Extracted page text data

# # #

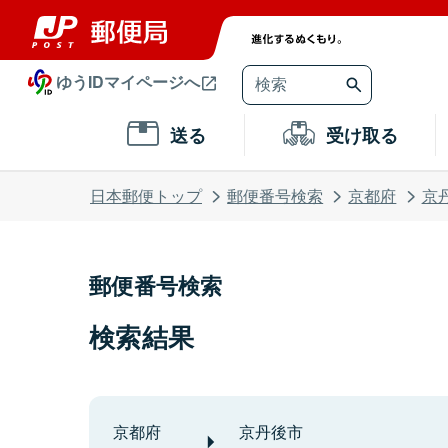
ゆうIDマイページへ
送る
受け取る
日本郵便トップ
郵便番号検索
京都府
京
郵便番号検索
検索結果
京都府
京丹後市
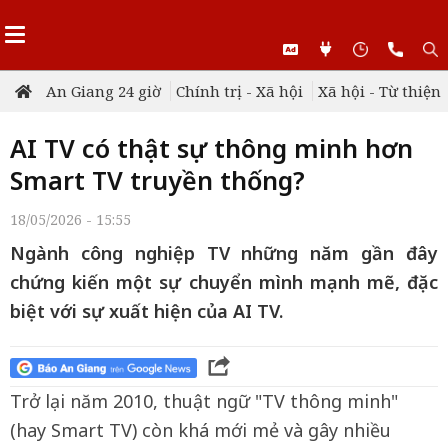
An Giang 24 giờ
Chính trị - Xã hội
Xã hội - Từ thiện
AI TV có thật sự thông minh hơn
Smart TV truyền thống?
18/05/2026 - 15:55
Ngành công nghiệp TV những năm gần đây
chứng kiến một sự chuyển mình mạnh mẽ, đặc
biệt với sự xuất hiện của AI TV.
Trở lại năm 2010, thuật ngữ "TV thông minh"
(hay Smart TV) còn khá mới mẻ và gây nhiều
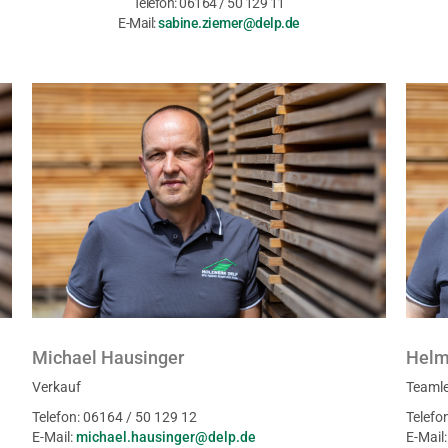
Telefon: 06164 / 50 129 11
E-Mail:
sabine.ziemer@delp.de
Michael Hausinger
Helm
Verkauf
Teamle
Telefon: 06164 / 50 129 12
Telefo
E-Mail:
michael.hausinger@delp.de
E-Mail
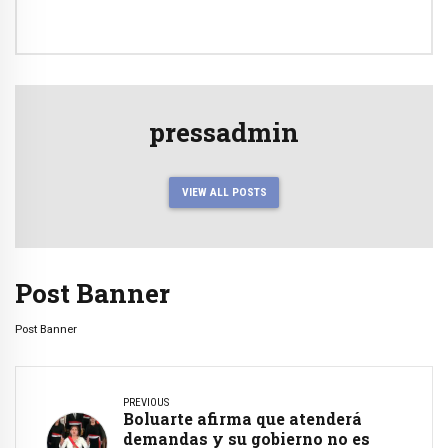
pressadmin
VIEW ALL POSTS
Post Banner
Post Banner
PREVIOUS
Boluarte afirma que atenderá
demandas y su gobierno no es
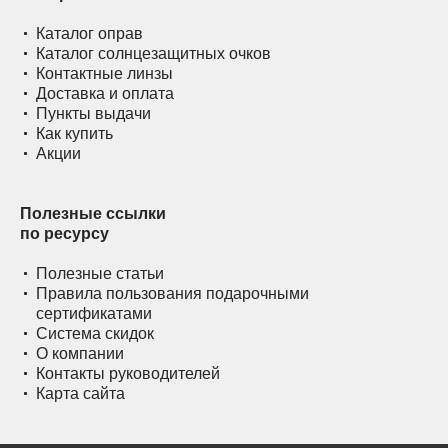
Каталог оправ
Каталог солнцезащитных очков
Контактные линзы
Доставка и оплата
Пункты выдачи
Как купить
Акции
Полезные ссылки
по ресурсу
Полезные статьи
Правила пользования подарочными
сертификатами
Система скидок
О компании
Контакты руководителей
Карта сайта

# # #

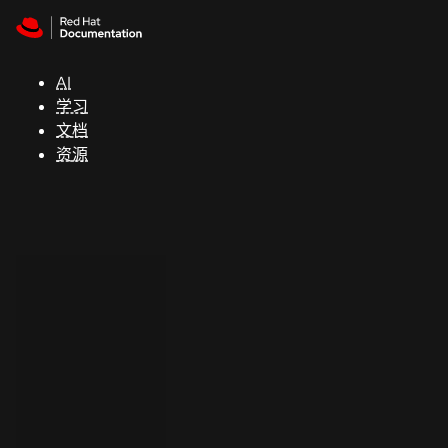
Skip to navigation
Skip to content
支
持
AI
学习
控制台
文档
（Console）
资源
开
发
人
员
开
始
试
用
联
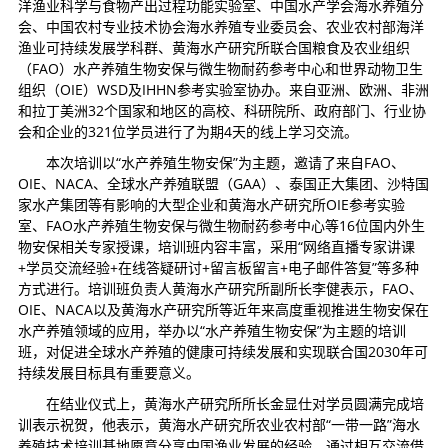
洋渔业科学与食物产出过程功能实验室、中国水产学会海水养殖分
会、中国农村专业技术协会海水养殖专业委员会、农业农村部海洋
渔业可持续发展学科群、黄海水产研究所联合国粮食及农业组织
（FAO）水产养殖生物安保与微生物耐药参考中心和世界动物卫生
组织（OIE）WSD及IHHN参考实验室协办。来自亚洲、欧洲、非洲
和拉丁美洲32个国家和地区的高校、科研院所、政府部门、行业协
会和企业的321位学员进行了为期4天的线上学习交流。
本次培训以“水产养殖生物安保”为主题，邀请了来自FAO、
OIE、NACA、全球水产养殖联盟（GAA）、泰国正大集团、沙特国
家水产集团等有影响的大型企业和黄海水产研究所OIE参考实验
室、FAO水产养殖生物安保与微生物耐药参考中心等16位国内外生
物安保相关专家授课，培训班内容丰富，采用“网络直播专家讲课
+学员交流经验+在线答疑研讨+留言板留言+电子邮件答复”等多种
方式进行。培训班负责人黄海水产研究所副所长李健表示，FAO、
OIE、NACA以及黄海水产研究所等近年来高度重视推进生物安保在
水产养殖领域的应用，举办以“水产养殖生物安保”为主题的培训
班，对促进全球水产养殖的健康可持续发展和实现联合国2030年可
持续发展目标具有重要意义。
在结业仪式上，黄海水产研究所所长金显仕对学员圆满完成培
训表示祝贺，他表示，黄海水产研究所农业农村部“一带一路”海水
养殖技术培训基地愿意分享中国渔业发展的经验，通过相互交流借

# # #

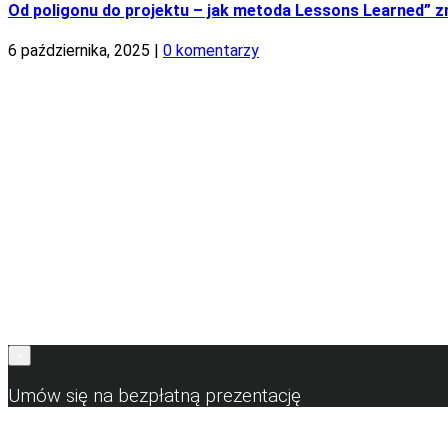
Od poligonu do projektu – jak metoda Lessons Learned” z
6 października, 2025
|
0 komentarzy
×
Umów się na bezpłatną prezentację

# # #

DIRECTIONS FOR THIS TASK: How many of the lines in the records above include the word "minh"? State that number alone.

SOLUTION FOR THIS PROBLEM: 2